There are no such quibbles with the mains, however. Pork cheek is presented simply and elegantly on a bed of potato puree (£18), nicely balanced with spinach and a simple red wine jus. But the star of the show is undoubtedly the beef fillet (£27), served with roasted pumpkin, caramelised endive and a silky foie gras jus. A side dish of buttered spinach (£4), recommended by the waiter, is a perfect match. The beef — requested blue - is full of flavour (despite being served rare) and the sweetness of the pumpkin and caramelised endive complement it. Each element on its own is delicious, together they sing. A masterful dish.

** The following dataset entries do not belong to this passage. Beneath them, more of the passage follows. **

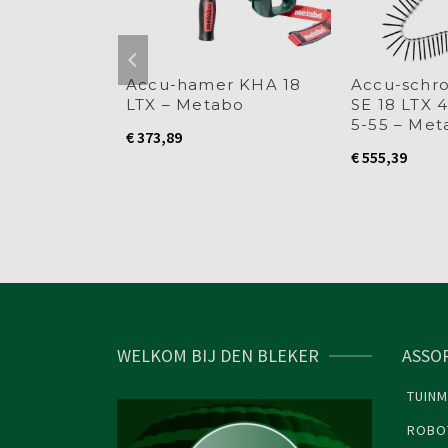
r KHA 18
Accu-hamer KHA 18
Accu-schr
Quick –
LTX – Metabo
SE 18 LTX 
5-55 – Met
€
373,89
€
555,39
WELKOM BIJ DEN BLEKER
ASSO
TUINM
ROBO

If you have any room for pudding, an intriguing sounding hot chocolate foam from the Caribbean with raspberries and ginger (£8.50) turns out to be (cold) chocolate sauce and chocolate ice cream. You have to rummage a bit to find the raspberries and the ginger is undetectable, but for a chocolate lover it’s heaven in a dish. A cheese plate (£9.50) is presented on a slate, a tasty mix of different cheeses including a nutty smoked Scamosa, Pecorino and chunks of Parmesan. The waiter is knowledgeable about the cheese and recommends which to try with the accompanying dollop of honey and which go with the fig marmalade.

The Drink
Avista’s lengthy cocktail includes the gloriously named Porn Star Martini, a concoction of passion fruit, vanilla vodka, passion fruit puree and Champagne. All cocktails are £9. If wine is more your thing, the extensive list leans heavily towards the Italian — reflecting Michele Granziera’s Venetian roots — and includes such gems as the splendidly flinty Gavi di Gavi (£42). There is a Gewurtztraminer Classico, from Trentino Alto Agide (£44), nestled among the more traditional Frascatis, Pinot Grigios and Orvietos.

Among the reds are four Barolos, ranging from £52 to a rather scary £260, but if you really want to live dangerously, opt for the Sassicaia 1999 from Tuscany — a heart-stopping £800. All wines are categorised by region and the only exceptions to the Italian rule are a Manzanilla and Champagne, starting with a Lanson Black Label at £55. But who’s complaining?

The Last Word
To borrow from Arnold Schwarzenegger’s iconic phrase: you have to go to Avista. Baby.